(Transcribed page contents)
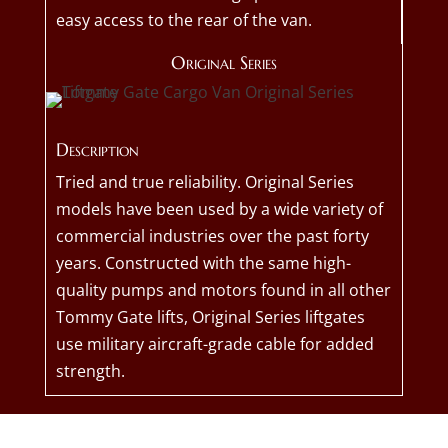
easy access to the rear of the van.
Original Series
Description
Tried and true reliability. Original Series
models have been used by a wide variety of
commercial industries over the past forty
years. Constructed with the same high-
quality pumps and motors found in all other
Tommy Gate lifts, Original Series liftgates
use military aircraft-grade cable for added
strength.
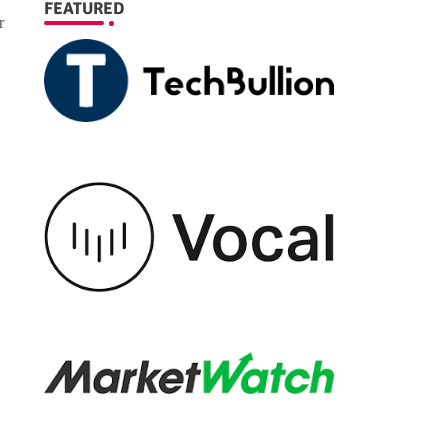
FEATURED
r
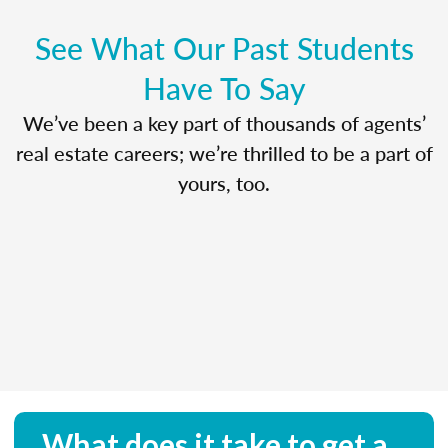
See What Our Past Students
Have To Say
We’ve been a key part of thousands of agents’
real estate careers; we’re thrilled to be a part of
yours, too.
What does it take to get a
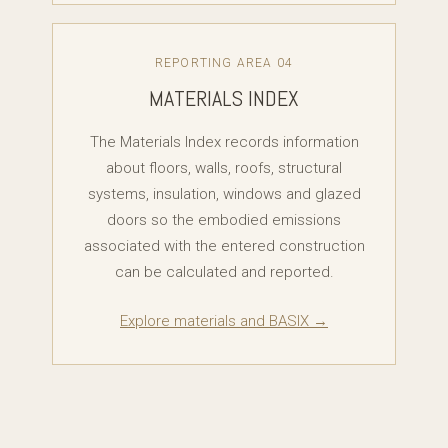
REPORTING AREA 04
MATERIALS INDEX
The Materials Index records information
about floors, walls, roofs, structural
systems, insulation, windows and glazed
doors so the embodied emissions
associated with the entered construction
can be calculated and reported.
Explore materials and BASIX →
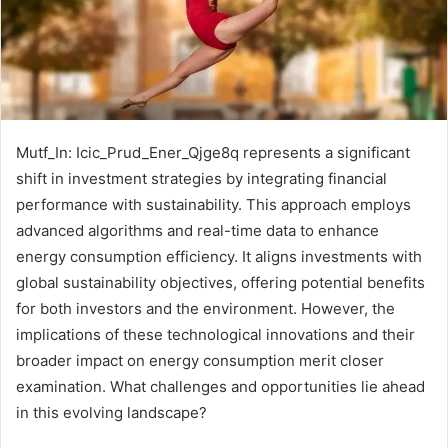
Mutf_In: Icic_Prud_Ener_Qjge8q represents a significant
shift in investment strategies by integrating financial
performance with sustainability. This approach employs
advanced algorithms and real-time data to enhance
energy consumption efficiency. It aligns investments with
global sustainability objectives, offering potential benefits
for both investors and the environment. However, the
implications of these technological innovations and their
broader impact on energy consumption merit closer
examination. What challenges and opportunities lie ahead
in this evolving landscape?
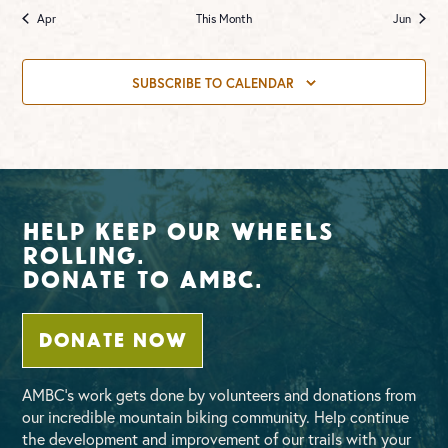
Apr
This Month
Jun
SUBSCRIBE TO CALENDAR
Help Keep Our Wheels
Rolling.
Donate To AMBC.
DONATE NOW
AMBC’s work gets done by volunteers and donations from
our incredible mountain biking community. Help continue
the development and improvement of our trails with your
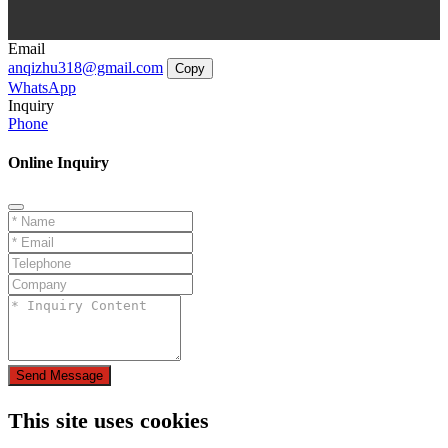
Email
anqizhu318@gmail.com
Copy
WhatsApp
Inquiry
Phone
Online Inquiry
Send Message
This site uses cookies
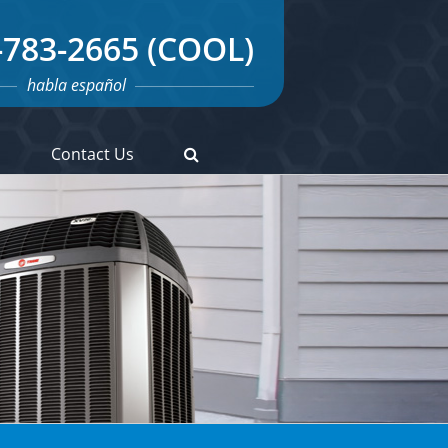
-783-2665 (COOL)
habla español
s
Contact Us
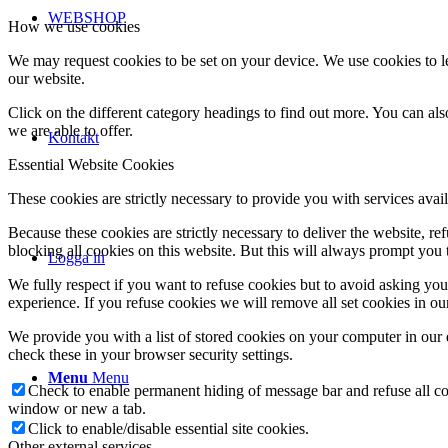
WEBSHOP
How we use cookies
We may request cookies to be set on your device. We use cookies to le
our website.
Click on the different category headings to find out more. You can a
we are able to offer.
Kontakt
Essential Website Cookies
These cookies are strictly necessary to provide you with services avail
Because these cookies are strictly necessary to deliver the website, 
blocking all cookies on this website. But this will always prompt you t
Logga in
We fully respect if you want to refuse cookies but to avoid asking you a
experience. If you refuse cookies we will remove all set cookies in o
We provide you with a list of stored cookies on your computer in ou
check these in your browser security settings.
Menu
Menu
Check to enable permanent hiding of message bar and refuse all co
window or new a tab.
Click to enable/disable essential site cookies.
Other external services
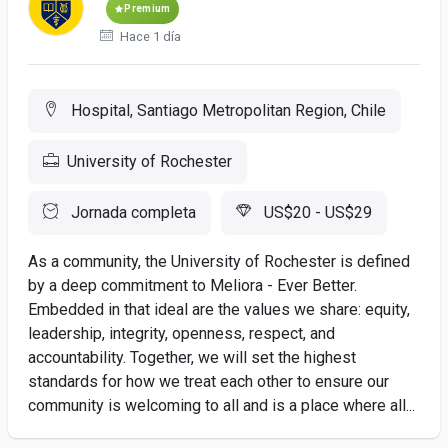
Premium
Hace 1 día
Hospital, Santiago Metropolitan Region, Chile
University of Rochester
Jornada completa
US$20 - US$29
As a community, the University of Rochester is defined
by a deep commitment to Meliora - Ever Better.
Embedded in that ideal are the values we share: equity,
leadership, integrity, openness, respect, and
accountability. Together, we will set the highest
standards for how we treat each other to ensure our
community is welcoming to all and is a place where all...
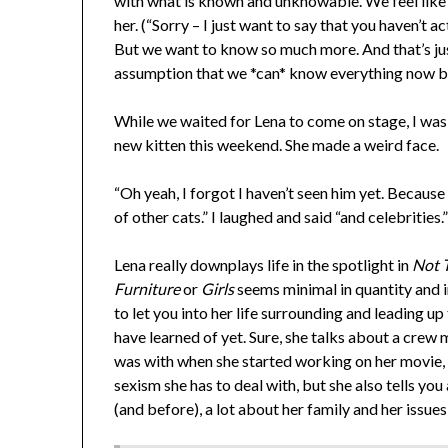
with what is known and unknowable. We feel lik
her. (“Sorry – I just want to say that you haven’t 
But we want to know so much more. And that’s jus
assumption that we *can* know everything now be
While we waited for Lena to come on stage, I was 
new kitten this weekend. She made a weird face.
“Oh yeah, I forgot I haven’t seen him yet. Because 
of other cats.” I laughed and said “and celebrities.
Lena really downplays life in the spotlight in
Not T
Furniture
or
Girls
seems minimal in quantity and i
to let you into her life surrounding and leading u
have learned of yet. Sure, she talks about a cre
was with when she started working on her movie, t
sexism she has to deal with, but she also tells you
(and before), a lot about her family and her issues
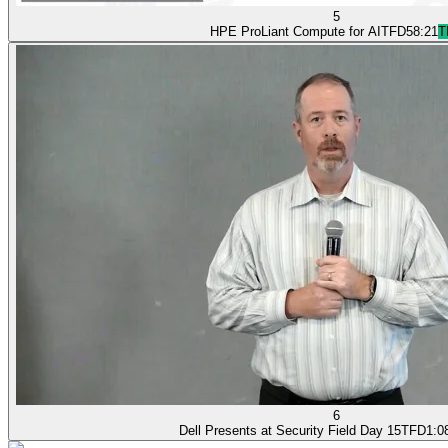
5
HPE ProLiant Compute for AI
TFD
58:21
T
6
Dell Presents at Security Field Day 15
TFD
1:0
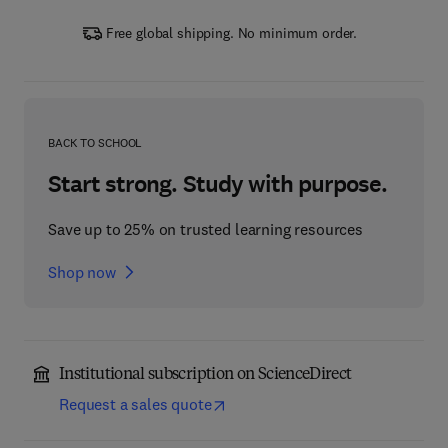
Free global shipping. No minimum order.
BACK TO SCHOOL
Start strong. Study with purpose.
Save up to 25% on trusted learning resources
Shop now
Institutional subscription on ScienceDirect
Request a sales quote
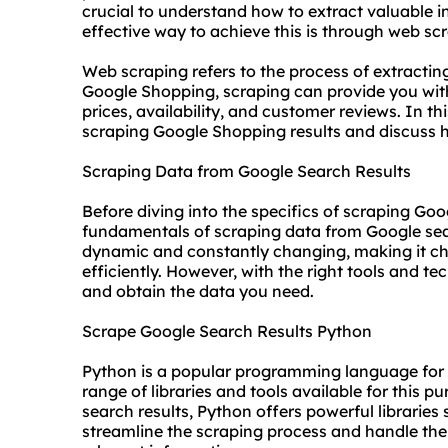
crucial to understand how to extract valuable 
effective way to achieve this is through web sc
Web scraping refers to the process of extracti
Google Shopping, scraping can provide you with
prices, availability, and customer reviews. In thi
scraping Google Shopping results and discuss 
Scraping Data from Google Search Results
Before diving into the specifics of scraping Go
fundamentals of scraping data from Google sear
dynamic and constantly changing, making it ch
efficiently. However, with the right tools and 
and obtain the data you need.
Scrape Google Search Results Python
Python is a popular programming language for w
range of libraries and tools available for this 
search results, Python offers powerful librarie
streamline the scraping process and handle the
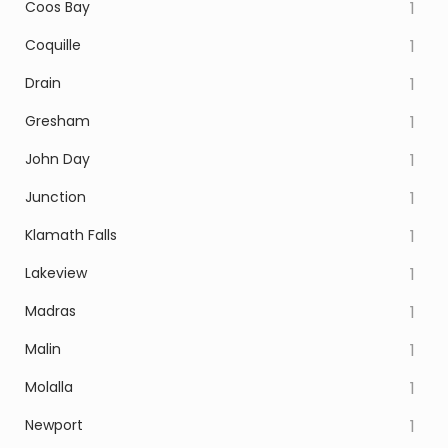
Coos Bay
1
Coquille
1
Drain
1
Gresham
1
John Day
1
Junction
1
Klamath Falls
1
Lakeview
1
Madras
1
Malin
1
Molalla
1
Newport
1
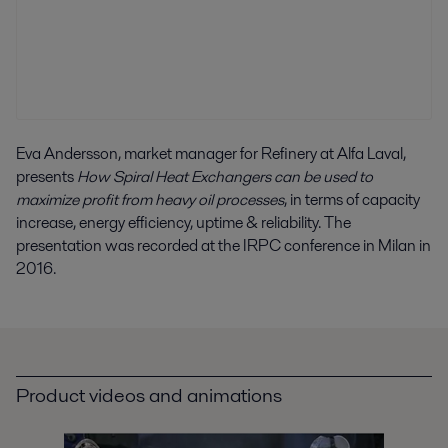
Eva Andersson, market manager for Refinery at Alfa Laval,
presents
How Spiral Heat Exchangers can be used to
maximize profit from heavy oil processes
, in terms of capacity
increase, energy efficiency, uptime & reliability. The
presentation was recorded at the IRPC conference in Milan in
2016.
Product videos and animations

Exercise requirements
Print nothing but the lines from the line with "terms of capacity" to the last line of the records above. Both of those lines count.

Answer to this task
, in terms of capacity
increase, energy efficiency, uptime & reliability. The
presentation was recorded at the IRPC conference in Milan in
2016.
Product videos and animations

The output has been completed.